Özel Yetkili Mahkemelerin (ÖYM) kaldırılması gerçekten demokrasi sevdasından mı kaynaklanıyor? Buna inanmayı çok isterdim ama, -belki maalesef demeliyimhenüz "akıl tutulması" yaşamıyorum. Bir kere, amaç, "demokratikleşme" olsa, bu "gizli-saklı"ya ne ihtiyaç var? Kamuoyunda müzakere edilmeden, son güne hatta son ana kadar kimsenin görmediği bir önergeyle getirilen düzenleme elbette kuşku uyandırır.

Çıkar amaçlı suç örgütleri ve uyuşturucu çeteleri artık Özel Yetkili Mahkemelerin yetki alanında değil. Aslında, bu konuda ÖYM'lerin yetkilerini aştığına şahit oluyorduk. Görevin kendisinden kaynaklanan doğal bir hiyerarşiyi, çıkar amaçlı suç örgütünün bir unsuru gibi değerlendirdiler. Meselâ, Şike davasında bu böyle oldu. İzmir Belediyesi'ndeki ya da Kamu İhale Kurulu'ndaki yolsuzluk iddialarını çıkar amaçlı suç örgütü kapsamına soktular. Basit suç ortaklıkları, "örgütlü suç" muamelesi gördü. Hükümetin, "İzmir Belediyesi'nde yanlış bir uygulama var" diye gelişmeleri eleştirdiğini duydunuz mu?
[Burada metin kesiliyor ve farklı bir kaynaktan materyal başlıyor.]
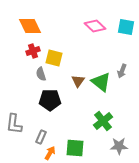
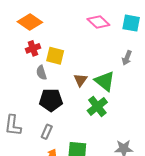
orange diamond: (30, 26) -> (30, 22), turned -30
gray arrow: (122, 71) -> (127, 58), moved
green cross: (103, 121) -> (97, 106), moved
gray rectangle: (41, 137) -> (47, 132), moved

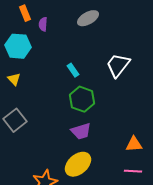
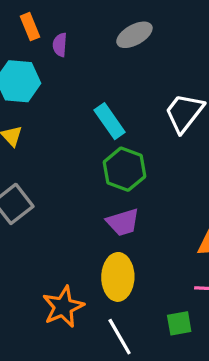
cyan rectangle: (73, 70) -> (110, 121), size x1.5
yellow ellipse: (78, 164) -> (118, 277), turned -48

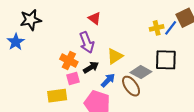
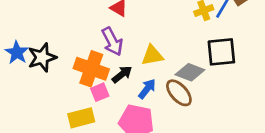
black star: (31, 20) -> (42, 57), moved
yellow triangle: (115, 56) -> (152, 55), turned 30
orange cross: (69, 61) -> (91, 69), size x1.4

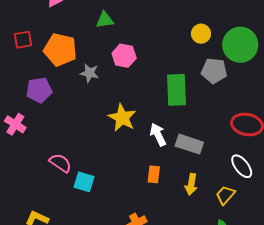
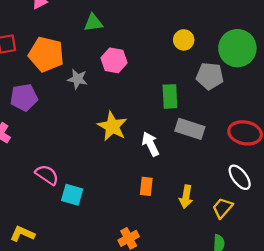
yellow circle: (201, 34) -> (184, 40), moved
green rectangle: (176, 90) -> (170, 96), size x0.7
gray rectangle: (189, 144) -> (190, 129), moved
Dedim ya, henüz "akıl tutulması" yaşamıyorum. Anladığım kadarıyla muhtemel yolsuzluk iddialarına karşı "ön izin" mekanizması devreye sokularak önlem alınıyor. Özel Yetkililer devreden çıkınca, "Ön izin almadan soruşturma yapılır" şeklindeki istisna da kalkıyor; genel izin kuralları uygulanıyor.
Artık, İhale Kurulu'na ve diğer kamu kurumlarına yönelik yolsuzluk iddialarına düz Ağır Ceza Mahkemeleri bakacak.

Amaç demokratikleşme olsa, Türk Ceza Kanunu ve Terörle Mücadele Kanunu'nun sorunlu maddeleri ele alınmaz mı? "Parasız eğitim istiyoruz" diyen ya da "poşu takan" gençler, terör örgütü üyesi sayıldıkları takdirde, gene ÖYM'lerin muadili olan bölge ihtisas mahkemelerinde yargılanabilir. Buna mukabil, kapkaç çetelerine, haraç alan mafyavari yapılara ve uyuşturucu tacirlerine gün doğdu! Onlar, eskiden olduğu gibi, yerel mahkemelere bırakıldı. Eskiden, mafyanın yerel mahkemede hükümranlık kurup kolayca kendi paçasını kurtardığını hatırlayalım ve elimizden bir şey gelmediği için dövünelim.